About this task
Quote all of the data exactly as given. Skip every picture it contains.

Input records

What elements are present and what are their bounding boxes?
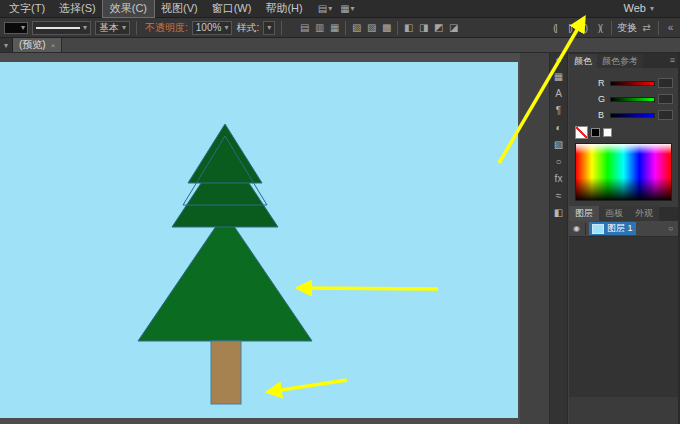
align-right-icon[interactable]: ▦ xyxy=(328,22,341,33)
layers-panel-tabs: 图层 画板 外观 xyxy=(569,207,678,221)
artboard[interactable] xyxy=(0,62,518,418)
color-spectrum[interactable] xyxy=(575,143,672,201)
channel-label-r: R xyxy=(598,78,607,88)
gradient-icon[interactable]: ▧ xyxy=(554,140,563,150)
panel-filler xyxy=(569,237,678,397)
opacity-value: 100% xyxy=(196,22,222,33)
channel-row-blue: B xyxy=(598,110,673,120)
arrange-documents-button[interactable]: ▦ ▾ xyxy=(340,4,354,14)
paragraph-icon[interactable]: ¶ xyxy=(556,106,561,116)
chevron-down-icon: ▾ xyxy=(122,23,126,32)
opacity-label: 不透明度: xyxy=(145,21,188,35)
channel-row-green: G xyxy=(598,94,673,104)
tab-overflow-button[interactable]: ▾ xyxy=(0,38,13,52)
tab-layers[interactable]: 图层 xyxy=(569,206,599,221)
illustrator-window: 文字(T) 选择(S) 效果(C) 视图(V) 窗口(W) 帮助(H) ▤ ▾ … xyxy=(0,0,680,424)
blue-value-field[interactable] xyxy=(658,110,673,120)
none-swatch[interactable] xyxy=(575,126,588,139)
control-bar: ▾ ▾ 基本 ▾ 不透明度: 100% ▾ 样式: ▾ ▤ ▥ ▦ ▧ ▨ ▩ xyxy=(0,18,680,38)
main-area: « ▦ A ¶ ◐ ▧ ○ fx ≈ ◧ 颜色 颜色参考 ≡ R xyxy=(0,53,680,424)
connect-path-icon[interactable]: () xyxy=(579,23,591,33)
shape-mode-minus-icon[interactable]: ◨ xyxy=(417,22,430,33)
menu-item-select[interactable]: 选择(S) xyxy=(52,0,103,17)
style-dropdown[interactable]: ▾ xyxy=(263,21,275,35)
cut-path-icon[interactable]: )( xyxy=(594,23,606,33)
green-value-field[interactable] xyxy=(658,94,673,104)
distribute-right-icon[interactable]: ▩ xyxy=(380,22,393,33)
panel-column: 颜色 颜色参考 ≡ R G B xyxy=(569,53,678,424)
canvas-pasteboard[interactable] xyxy=(0,53,520,424)
distribute-left-icon[interactable]: ▧ xyxy=(350,22,363,33)
chevron-down-icon: ▾ xyxy=(224,23,228,32)
tab-artboards[interactable]: 画板 xyxy=(599,206,629,221)
layer-name: 图层 1 xyxy=(607,222,633,235)
document-icon: ▤ xyxy=(318,4,327,14)
layer-thumbnail xyxy=(592,224,604,234)
align-center-icon[interactable]: ▥ xyxy=(313,22,326,33)
expand-panels-icon[interactable]: « xyxy=(556,55,562,65)
collapse-icon[interactable]: « xyxy=(664,22,677,33)
red-value-field[interactable] xyxy=(658,78,673,88)
edit-path-icon[interactable]: |) xyxy=(564,23,576,33)
transparency-icon[interactable]: ◐ xyxy=(555,123,561,133)
chevron-down-icon: ▾ xyxy=(328,4,332,13)
style-label: 样式: xyxy=(236,21,259,35)
stroke-icon[interactable]: ○ xyxy=(555,157,561,167)
visibility-eye-icon[interactable]: ◉ xyxy=(571,224,582,233)
chevron-down-icon: ▾ xyxy=(267,23,271,32)
panel-menu-icon[interactable]: ≡ xyxy=(670,55,675,65)
menu-item-type[interactable]: 文字(T) xyxy=(2,0,52,17)
symbols-icon[interactable]: ◧ xyxy=(554,208,563,218)
workspace-switcher[interactable]: Web ▾ xyxy=(624,2,654,14)
shape-mode-unite-icon[interactable]: ◧ xyxy=(402,22,415,33)
menu-item-view[interactable]: 视图(V) xyxy=(154,0,205,17)
stroke-profile-dropdown[interactable]: ▾ xyxy=(32,21,91,35)
menu-item-window[interactable]: 窗口(W) xyxy=(205,0,259,17)
white-swatch[interactable] xyxy=(603,128,612,137)
swap-icon[interactable]: ⇄ xyxy=(640,22,653,33)
align-left-icon[interactable]: ▤ xyxy=(298,22,311,33)
green-slider[interactable] xyxy=(610,97,655,102)
brush-definition-dropdown[interactable]: 基本 ▾ xyxy=(95,21,130,35)
panel-dock: « ▦ A ¶ ◐ ▧ ○ fx ≈ ◧ xyxy=(549,53,568,424)
divider xyxy=(585,223,586,235)
isolate-path-icon[interactable]: (| xyxy=(549,23,561,33)
distribute-center-icon[interactable]: ▨ xyxy=(365,22,378,33)
opacity-dropdown[interactable]: 100% ▾ xyxy=(192,21,233,35)
blue-slider[interactable] xyxy=(610,113,655,118)
layer-row[interactable]: ◉ 图层 1 ○ xyxy=(569,221,678,237)
chevron-down-icon: ▾ xyxy=(83,23,87,32)
tab-color[interactable]: 颜色 xyxy=(569,54,597,68)
document-tab[interactable]: (预览) × xyxy=(13,38,62,52)
divider xyxy=(136,21,137,35)
layer-target-icon[interactable]: ○ xyxy=(668,224,673,233)
tab-color-guide[interactable]: 颜色参考 xyxy=(597,54,643,68)
tab-appearance[interactable]: 外观 xyxy=(629,206,659,221)
document-tab-bar: ▾ (预览) × xyxy=(0,38,680,53)
shape-mode-intersect-icon[interactable]: ◩ xyxy=(432,22,445,33)
fill-color-dropdown[interactable]: ▾ xyxy=(4,22,28,34)
menu-item-effect[interactable]: 效果(C) xyxy=(103,0,154,17)
document-tab-label: (预览) xyxy=(19,38,46,52)
panels-icon[interactable]: ▦ xyxy=(554,72,563,82)
menu-item-help[interactable]: 帮助(H) xyxy=(258,0,309,17)
align-panel-icon[interactable]: ≈ xyxy=(556,191,562,201)
red-slider[interactable] xyxy=(610,81,655,86)
chevron-down-icon: ▾ xyxy=(650,4,654,13)
stroke-line-preview xyxy=(36,27,80,29)
right-panel-area: « ▦ A ¶ ◐ ▧ ○ fx ≈ ◧ 颜色 颜色参考 ≡ R xyxy=(520,53,680,424)
chevron-down-icon: ▾ xyxy=(21,23,25,32)
menu-bar: 文字(T) 选择(S) 效果(C) 视图(V) 窗口(W) 帮助(H) ▤ ▾ … xyxy=(0,0,680,18)
type-icon[interactable]: A xyxy=(555,89,562,99)
shape-mode-exclude-icon[interactable]: ◪ xyxy=(447,22,460,33)
divider xyxy=(281,21,282,35)
bridge-button[interactable]: ▤ ▾ xyxy=(318,4,332,14)
close-icon[interactable]: × xyxy=(51,41,56,50)
transform-link[interactable]: 变换 xyxy=(617,21,637,35)
brush-definition-value: 基本 xyxy=(99,21,119,35)
black-swatch[interactable] xyxy=(591,128,600,137)
divider xyxy=(658,21,659,35)
divider xyxy=(397,21,398,35)
channel-label-g: G xyxy=(598,94,607,104)
appearance-icon[interactable]: fx xyxy=(555,174,563,184)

Output for this task
What elements are present and what are their bounding boxes?
align-right-icon[interactable]: ▦ xyxy=(328,22,341,33)
layers-panel-tabs: 图层 画板 外观 xyxy=(569,207,678,221)
artboard[interactable] xyxy=(0,62,518,418)
color-spectrum[interactable] xyxy=(575,143,672,201)
channel-label-r: R xyxy=(598,78,607,88)
gradient-icon[interactable]: ▧ xyxy=(554,140,563,150)
panel-filler xyxy=(569,237,678,397)
opacity-value: 100% xyxy=(196,22,222,33)
channel-row-blue: B xyxy=(598,110,673,120)
arrange-documents-button[interactable]: ▦ ▾ xyxy=(340,4,354,14)
paragraph-icon[interactable]: ¶ xyxy=(556,106,561,116)
chevron-down-icon: ▾ xyxy=(122,23,126,32)
opacity-label: 不透明度: xyxy=(145,21,188,35)
channel-row-green: G xyxy=(598,94,673,104)
tab-overflow-button[interactable]: ▾ xyxy=(0,38,13,52)
tab-layers[interactable]: 图层 xyxy=(569,206,599,221)
illustrator-window: 文字(T) 选择(S) 效果(C) 视图(V) 窗口(W) 帮助(H) ▤ ▾ … xyxy=(0,0,680,424)
blue-value-field[interactable] xyxy=(658,110,673,120)
none-swatch[interactable] xyxy=(575,126,588,139)
control-bar: ▾ ▾ 基本 ▾ 不透明度: 100% ▾ 样式: ▾ ▤ ▥ ▦ ▧ ▨ ▩ xyxy=(0,18,680,38)
main-area: « ▦ A ¶ ◐ ▧ ○ fx ≈ ◧ 颜色 颜色参考 ≡ R xyxy=(0,53,680,424)
connect-path-icon[interactable]: () xyxy=(579,23,591,33)
shape-mode-minus-icon[interactable]: ◨ xyxy=(417,22,430,33)
menu-item-select[interactable]: 选择(S) xyxy=(52,0,103,17)
style-dropdown[interactable]: ▾ xyxy=(263,21,275,35)
cut-path-icon[interactable]: )( xyxy=(594,23,606,33)
green-value-field[interactable] xyxy=(658,94,673,104)
distribute-right-icon[interactable]: ▩ xyxy=(380,22,393,33)
panel-column: 颜色 颜色参考 ≡ R G B xyxy=(569,53,678,424)
canvas-pasteboard[interactable] xyxy=(0,53,520,424)
distribute-left-icon[interactable]: ▧ xyxy=(350,22,363,33)
chevron-down-icon: ▾ xyxy=(224,23,228,32)
tab-artboards[interactable]: 画板 xyxy=(599,206,629,221)
layer-name: 图层 1 xyxy=(607,222,633,235)
document-icon: ▤ xyxy=(318,4,327,14)
layer-thumbnail xyxy=(592,224,604,234)
align-center-icon[interactable]: ▥ xyxy=(313,22,326,33)
expand-panels-icon[interactable]: « xyxy=(556,55,562,65)
collapse-icon[interactable]: « xyxy=(664,22,677,33)
red-value-field[interactable] xyxy=(658,78,673,88)
edit-path-icon[interactable]: |) xyxy=(564,23,576,33)
transparency-icon[interactable]: ◐ xyxy=(555,123,561,133)
chevron-down-icon: ▾ xyxy=(328,4,332,13)
style-label: 样式: xyxy=(236,21,259,35)
stroke-icon[interactable]: ○ xyxy=(555,157,561,167)
visibility-eye-icon[interactable]: ◉ xyxy=(571,224,582,233)
chevron-down-icon: ▾ xyxy=(267,23,271,32)
panel-menu-icon[interactable]: ≡ xyxy=(670,55,675,65)
menu-item-type[interactable]: 文字(T) xyxy=(2,0,52,17)
symbols-icon[interactable]: ◧ xyxy=(554,208,563,218)
workspace-switcher[interactable]: Web ▾ xyxy=(624,2,654,14)
shape-mode-unite-icon[interactable]: ◧ xyxy=(402,22,415,33)
menu-item-view[interactable]: 视图(V) xyxy=(154,0,205,17)
stroke-profile-dropdown[interactable]: ▾ xyxy=(32,21,91,35)
menu-item-window[interactable]: 窗口(W) xyxy=(205,0,259,17)
white-swatch[interactable] xyxy=(603,128,612,137)
swap-icon[interactable]: ⇄ xyxy=(640,22,653,33)
align-left-icon[interactable]: ▤ xyxy=(298,22,311,33)
green-slider[interactable] xyxy=(610,97,655,102)
brush-definition-dropdown[interactable]: 基本 ▾ xyxy=(95,21,130,35)
panel-dock: « ▦ A ¶ ◐ ▧ ○ fx ≈ ◧ xyxy=(549,53,568,424)
divider xyxy=(585,223,586,235)
isolate-path-icon[interactable]: (| xyxy=(549,23,561,33)
distribute-center-icon[interactable]: ▨ xyxy=(365,22,378,33)
opacity-dropdown[interactable]: 100% ▾ xyxy=(192,21,233,35)
blue-slider[interactable] xyxy=(610,113,655,118)
layer-row[interactable]: ◉ 图层 1 ○ xyxy=(569,221,678,237)
chevron-down-icon: ▾ xyxy=(83,23,87,32)
tab-color[interactable]: 颜色 xyxy=(569,54,597,68)
document-tab[interactable]: (预览) × xyxy=(13,38,62,52)
divider xyxy=(136,21,137,35)
layer-target-icon[interactable]: ○ xyxy=(668,224,673,233)
tab-color-guide[interactable]: 颜色参考 xyxy=(597,54,643,68)
tab-appearance[interactable]: 外观 xyxy=(629,206,659,221)
document-tab-bar: ▾ (预览) × xyxy=(0,38,680,53)
shape-mode-intersect-icon[interactable]: ◩ xyxy=(432,22,445,33)
fill-color-dropdown[interactable]: ▾ xyxy=(4,22,28,34)
menu-item-effect[interactable]: 效果(C) xyxy=(103,0,154,17)
document-tab-label: (预览) xyxy=(19,38,46,52)
panels-icon[interactable]: ▦ xyxy=(554,72,563,82)
menu-item-help[interactable]: 帮助(H) xyxy=(258,0,309,17)
align-panel-icon[interactable]: ≈ xyxy=(556,191,562,201)
red-slider[interactable] xyxy=(610,81,655,86)
chevron-down-icon: ▾ xyxy=(650,4,654,13)
stroke-line-preview xyxy=(36,27,80,29)
right-panel-area: « ▦ A ¶ ◐ ▧ ○ fx ≈ ◧ 颜色 颜色参考 ≡ R xyxy=(520,53,680,424)
chevron-down-icon: ▾ xyxy=(21,23,25,32)
menu-bar: 文字(T) 选择(S) 效果(C) 视图(V) 窗口(W) 帮助(H) ▤ ▾ … xyxy=(0,0,680,18)
type-icon[interactable]: A xyxy=(555,89,562,99)
shape-mode-exclude-icon[interactable]: ◪ xyxy=(447,22,460,33)
divider xyxy=(281,21,282,35)
bridge-button[interactable]: ▤ ▾ xyxy=(318,4,332,14)
close-icon[interactable]: × xyxy=(51,41,56,50)
transform-link[interactable]: 变换 xyxy=(617,21,637,35)
brush-definition-value: 基本 xyxy=(99,21,119,35)
black-swatch[interactable] xyxy=(591,128,600,137)
divider xyxy=(658,21,659,35)
divider xyxy=(397,21,398,35)
channel-label-g: G xyxy=(598,94,607,104)
appearance-icon[interactable]: fx xyxy=(555,174,563,184)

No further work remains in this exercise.